2009-04-22

Excellent Article on Inflation & the Financial Boom

Too many people fall for simple stories of good and evil, to the detriment of economic understanding. Gerard Jackson dispels the myths in Someone Tell Obama: Americans Did Not Cause the Financial Crisis, the World's Central Banks Did. He confronts the Simon Johnson article in The Atlantic which places the blame for the crisis on a sinister cabal of bankers and politicians, and turns our focus to the Federal Reserve. One can't get a full grasp of the article without reading it, but here's an important part:
That Mr Johnson thinks these charts reveal something new and sinister is just a reminder of how ignorant and intellectually narrow-minded journalists can be. Roundabout 1734 Richard Cantillon wrote Essay on the Nature of Commerce in General in which he explained how inflation changes the pattern of production and incomes. The effect of inflation on the financial sector was noted in the French inflation that by 1720 had wrecked the currency. The South Bubble of 1720 was another example.
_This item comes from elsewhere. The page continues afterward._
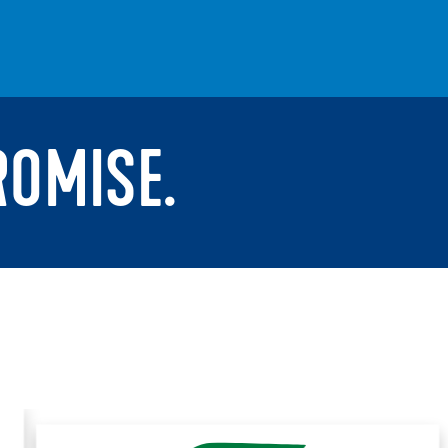
ROMISE.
What we find is that not only do the number of purely financial transactions rise but a number of new financial activities and intermediaries also emerge. It becomes apparent that inflation creates financial imbalances that involve transferring wealth from one group of people to another group at the expense of wealth creation. As these financial dealings expand more labour is demanded. The Wiemar inflation provides a graphic example of this process. From 1913 to the autumn of 1923 the number of bank employees jumped from 100,000 in 1913 to 375,000 in autumn 1923.
An uncomfortable truth for those expecting to print their way out of this crisis.